We get this question a lot – someone is usually in the process of new construction and they want to incorporate both the AtticFoil radiant barrier AND some spray foam in their attic space. First, I’d like to say that the two products compliment one another very nicely.  Foam isn’t going to perform like radiant barrier because (like traditional insulation) foam slows conductive heat gain/loss, but it doesn’t actually stop it.  Radiant barrier foil is different than spray foam because AtticFoil’s reflectivity of radiant heat is 97%, meaning you stop the heat from ever even entering the home.

That being said, The foil is most effective at this when it’s closest to the outside layer of the home. For this reason, adding the foil with the required air gap it uses, can be tricky. There are several ways to go about this. First, you could use a traditional Cathedral Ceiling Method for Installing Radiant Barrier. In that case, you’d have some spacers added to the bottom of the roof deck, then the foil, then an intermediate layer like foam board, then spray foam over the foam board. The reason for the intermediate layer is because in many cases, the spray foam does not attach well directly to the pure aluminum radiant barrier.

Another, more economical option, is seen in this scenario pictured below:

Spray Foamed Cathedral Ceiling

The roof decking is being laid on (or replaced) and you can clearly see that the foam in between each rafter cavity leaves a small air gap between the foam and the deck itself. AtticFoil radiant barrier only requires a 1/2 to 3/4″ air space in order to work effectively; in this situation, you could run the foil across the top of the rafters and staple it down before new decking way laid on top. Another option would be to attach the foil directly to the bottom of the decking (or use a pre-manufactured radiant barrier decking) and then lay the decking down, with the foil facing the small air gaps. This is a perfect example of using radiant barrier and spay foam together and this is an ideal installation because the foil will serve as the first line of defense, reflecting 97% of the sun’s radiant heat from entering the layers below the foil and then the little bit of heat passing through the foil will covert to conductive heat and the spay foam will significantly slow down the transfer of the conductive heat into the attic and/or home as your second line of defense.

Q: What about adding the foil from the inside, below the rafters filled with spray foam?

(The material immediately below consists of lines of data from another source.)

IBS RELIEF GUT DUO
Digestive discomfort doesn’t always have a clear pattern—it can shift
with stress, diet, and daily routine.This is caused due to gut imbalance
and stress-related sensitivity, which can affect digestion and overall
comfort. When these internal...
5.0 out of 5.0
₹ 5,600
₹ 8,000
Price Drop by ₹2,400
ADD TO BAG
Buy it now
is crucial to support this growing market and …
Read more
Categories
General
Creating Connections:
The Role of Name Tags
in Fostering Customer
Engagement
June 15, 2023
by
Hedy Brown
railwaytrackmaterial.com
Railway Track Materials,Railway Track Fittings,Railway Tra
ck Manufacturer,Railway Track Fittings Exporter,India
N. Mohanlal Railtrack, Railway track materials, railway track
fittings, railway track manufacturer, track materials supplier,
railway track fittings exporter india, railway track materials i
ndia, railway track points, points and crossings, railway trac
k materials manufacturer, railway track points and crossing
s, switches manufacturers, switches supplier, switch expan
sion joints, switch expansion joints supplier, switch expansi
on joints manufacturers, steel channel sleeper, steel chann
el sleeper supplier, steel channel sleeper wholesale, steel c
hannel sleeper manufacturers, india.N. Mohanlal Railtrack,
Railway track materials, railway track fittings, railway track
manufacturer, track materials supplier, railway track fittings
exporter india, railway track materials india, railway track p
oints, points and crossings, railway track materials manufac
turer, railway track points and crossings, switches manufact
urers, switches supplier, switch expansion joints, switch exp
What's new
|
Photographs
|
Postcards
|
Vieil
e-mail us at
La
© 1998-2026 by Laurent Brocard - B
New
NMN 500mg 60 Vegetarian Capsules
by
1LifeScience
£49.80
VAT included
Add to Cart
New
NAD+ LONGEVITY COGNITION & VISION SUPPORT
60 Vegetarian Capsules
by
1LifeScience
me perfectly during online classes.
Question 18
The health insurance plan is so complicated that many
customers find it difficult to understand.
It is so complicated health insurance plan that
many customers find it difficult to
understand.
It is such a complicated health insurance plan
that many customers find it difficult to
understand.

For blocking heat (ie. summertime benefit) the foil is not going to offer much benefit being placed that far inside the envelope. There might be some benefit for heat retention in winter, since the foil would be right near the heat leaving the interior of the home, but generally people are adding foil to roofs/attics with spray foam because they are trying to lighten the heat load in the summer, even if they also want the benefit of keeping heat in during the winter.

Bottom line: for a situation where you want to stop heat gain and/or you are looking for year-round benefit from the radiant barrier foil, it’s best to place the foil closest to the exterior of the home/building.